But as we all know the boundaries of what a special counsel can do go much further than that. And part of what's so frustrating to the President is that it is his feeling or his concern that everyone is out to get him and will get him on anything. And we have nothing to do with Russia, we have nothing to do with a business deal, some tax thing on the side, the tax -- what if someone has got a tax returns and they come out and all of this.

And so, it's not knowing where the boundaries end and knowing that Michael Cohen has been with him through decades.

KING: And to that point, the President keeps saying I want this shut down. The Michael Cohen investigation actually taken away from the special counsel and handed over to federal prosecutors in New York.

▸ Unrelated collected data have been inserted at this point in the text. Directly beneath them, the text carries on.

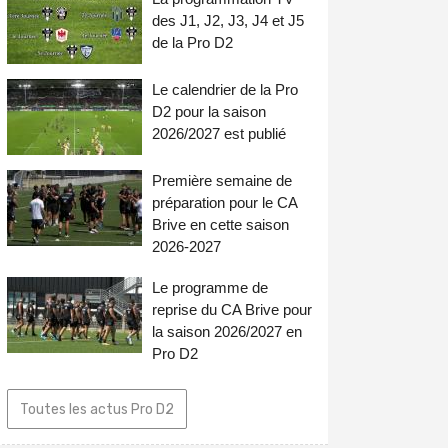
des J1, J2, J3, J4 et J5
de la Pro D2
Le calendrier de la Pro
D2 pour la saison
2026/2027 est publié
Première semaine de
préparation pour le CA
Brive en cette saison
2026-2027
Le programme de
reprise du CA Brive pour
la saison 2026/2027 en
Pro D2
Toutes les actus Pro D2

So, the President wants it close instead, now we have two --

RAJU: Yes.

KING: -- two federal investigations --

TALEV: One that can't (INANUDIBLE)

KING: -- that involve people -- that involved people -- that involved people very close to the President. He can't get much close to Michael Cohen. One of the other big headlines this past week was Rudy Giuliani to the rescue. Former New York City mayor, coming into take a lead role in the President's legal team, has a relationship with Bob Mueller that dates back decades. They were both federal prosecutors at the same time. Mayor Giuliani it was through the horrific experience of 9/11 was in New York. Bob Mueller was the new FBI director at that time. He seems to think he can sit down with Bob Mueller and say OK, what are your issues? What do you need, let's close this thing down. Is he the only one who thinks that? MICHAEL WARREN, SENIOR WRITER, THE WEEKLY STANDARD: Well, eventually one of these Trump lawyers is going to be right about this, right. It will be a couple of weeks. No, but I think this is another example of the President wanting people around him and then this particular case on his legal team that make him feel comfortable, that sort of maybe even tell him things that he might want to hear, but may not reflect sort of the reality. And that truth is we just -- we simply don't know how much longer and I don't think Rudy Giuliani has any sort of inside information and tells him how much longer this is going to go.

Now, could he start negotiating something that this other Trump lawyers weren't able to do? Perhaps. I just -- I have a little skepticism that that relationship that Giuliani have with Bob Mueller decades ago, is going to be very fruitful beyond maybe -- it will slightly more pleasant to the old special counsel.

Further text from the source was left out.